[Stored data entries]
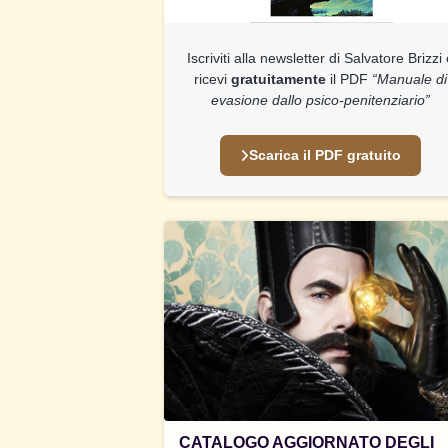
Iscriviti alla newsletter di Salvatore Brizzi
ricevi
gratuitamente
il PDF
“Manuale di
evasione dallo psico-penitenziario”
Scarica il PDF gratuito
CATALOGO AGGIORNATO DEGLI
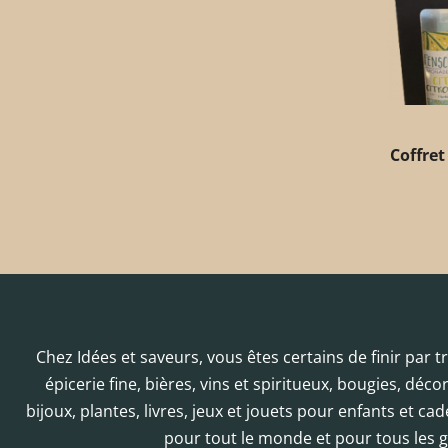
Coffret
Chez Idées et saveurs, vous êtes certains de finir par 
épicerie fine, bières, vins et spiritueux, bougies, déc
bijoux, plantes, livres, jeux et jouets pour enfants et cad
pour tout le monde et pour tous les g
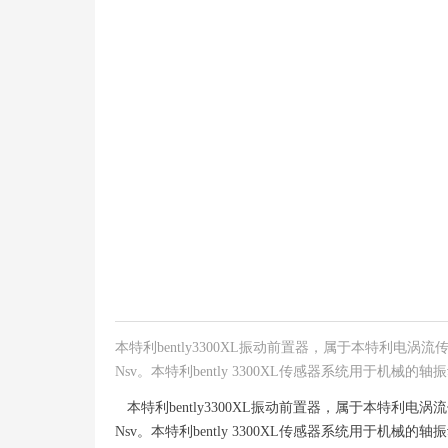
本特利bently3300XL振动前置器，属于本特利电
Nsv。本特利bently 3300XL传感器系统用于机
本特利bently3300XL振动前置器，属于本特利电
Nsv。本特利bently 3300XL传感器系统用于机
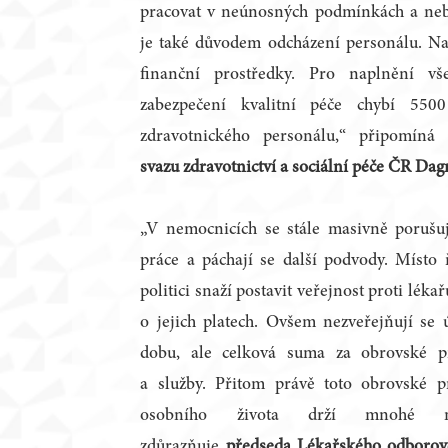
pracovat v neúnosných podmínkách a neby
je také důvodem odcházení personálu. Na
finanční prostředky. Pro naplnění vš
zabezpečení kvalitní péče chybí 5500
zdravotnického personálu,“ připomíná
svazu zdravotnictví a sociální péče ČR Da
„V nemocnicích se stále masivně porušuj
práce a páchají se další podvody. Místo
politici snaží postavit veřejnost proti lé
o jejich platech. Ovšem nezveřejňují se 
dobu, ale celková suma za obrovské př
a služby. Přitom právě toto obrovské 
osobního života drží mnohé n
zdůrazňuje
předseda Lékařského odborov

> **TASK DETAILS**: Which of the lines above hold the string "personálu"? Copy each one.

> **RESULT**:
je také důvodem odcházení personálu. Na
zdravotnického personálu,“ připomíná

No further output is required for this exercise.